We see that excluding rare variants decreases the coverage, but only slightly. Coverage of polyvalent (m = 2) solutions is shown as a function of minimum count n_o. These graphs are created by sequentially increasing n_o and eliminating all nodes e from the graph for which f(e) ≤ f_o = n_o/N, where N is the number of sequences in the sample population set. This continues until the maximum n_o is achieved for which a path still exists from Begin to End. Note that this maximum value can be computed directly from the graph, before this sequential process is employed. Blue dashed lines correspond to coverage given by the direct sequential algorithm; the black solid lines are based on the best solutions after 100 random restarts. To facilitate comparison, the vertical axis, in all three plots, is restricted to a range of 0.015.

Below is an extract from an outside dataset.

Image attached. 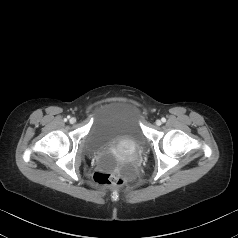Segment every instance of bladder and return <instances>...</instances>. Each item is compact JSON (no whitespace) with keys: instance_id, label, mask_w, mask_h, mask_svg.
<instances>
[{"instance_id":"bladder-1","label":"bladder","mask_w":238,"mask_h":238,"mask_svg":"<svg viewBox=\"0 0 238 238\" xmlns=\"http://www.w3.org/2000/svg\"><path fill=\"white\" fill-rule=\"evenodd\" d=\"M91 124L84 140L85 152L99 166L114 160L113 150L121 144L134 148L143 146V109L129 99H111L97 104L91 111Z\"/></svg>"}]
</instances>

Figure 3. Two-antigen vaccine coverage.

Comparisons illustrating the average epitope coverage per sequence of 189 B clade sequences isolated in the United States within the last decade, considered as a hypothetical target population for a tailored therapeutic vaccine (TTV). To illustrate PTE coverage using a pair of natural within-B clade sequences as vaccine antigens, 5000 randomly selected pairs of natural B clade sequences (gray) were evaluated as potential vaccines, and the distribution of average coverage of the sequences by natural pairs of antigens is shown in the gray histogram. This is compared to the average coverage provided by a two-antigen set of M group Epigraphs (M database, blue), a two-antigen set of global B clade Epigraphs (B database, green), and a US B clade TTV where the n = 2 best matches from a set of m = 6 representative Epigraphs for manufacture were chosen as a “tailored” match for each of the 189 natural B clade US sequences. The TTV antigens provide the best matches. Of note, the global M group two-antigen Epigraph solutions perform better than two natural B clade Gag proteins even in a within-clade setting, and the M group Epigraphs have the potential for a global response at or near this level of PTE coverage across all clades. (A) The comparisons for the full Gag protein, (B) The comparisons for only the conserved p24 region.

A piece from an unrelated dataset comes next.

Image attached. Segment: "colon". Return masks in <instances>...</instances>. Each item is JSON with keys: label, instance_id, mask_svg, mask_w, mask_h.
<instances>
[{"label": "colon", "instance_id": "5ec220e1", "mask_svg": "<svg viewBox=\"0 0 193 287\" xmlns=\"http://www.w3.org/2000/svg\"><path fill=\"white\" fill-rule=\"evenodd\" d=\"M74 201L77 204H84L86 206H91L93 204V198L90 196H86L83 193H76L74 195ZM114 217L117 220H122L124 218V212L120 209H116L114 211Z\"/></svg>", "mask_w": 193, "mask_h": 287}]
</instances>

Figure 4. Ebola Epigraphs.

(A) PTE Epigraph coverage of Ebola relative to a full proteome alignment, including one representative sequence per human outbreak. All 7 proteins in the Filovirus proteome (excluding soluble GPs) were concatenated, 2 Epigraph sequences were generated spanning the full proteome, and these were used to identify the most conserved regions in the proteome based on PTE coverage, highlighted in red. The black line shows 8/9 coverage, the gray line the 9/9, of the population by the 2 Epigraphs, for each consecutive 9-mer in the alignment. The four highly conserved regions together span 825 amino acids. (B) PTE coverage of Filovirus species by different vaccine options. The natural vaccine candidates used were the reference strains EBOV Yambuku-Mayinga, NC_002549; SUDV Gulu, NC_006432; and MARV Mt. Elgon-Musoke, NC_001608. (The four-letter uppercase species names the use standard nomenclature, described in the text). Columns represent the average PTE coverage for a given species, ordered left-to-right according to the legend, for different vaccine options. Deeper colors show 9/9 PTE matches, lighter colors the added coverage by 8/9 matches. Ebolavirus genus species are red, Marburgvirus blue, and Cuevavirus purple. There is a high level of PTE coverage within-species. Vaccines being evaluated in West Africa use a natural EBOV GP antigen, and PTE coverage would be excellent for other EBOV strains, but poor for other species (green box, top left). In contrast, a three-antigen conserved-region Epigraph has excellent coverage across all known sequences sampled from Filoviridae (green box, bottom right).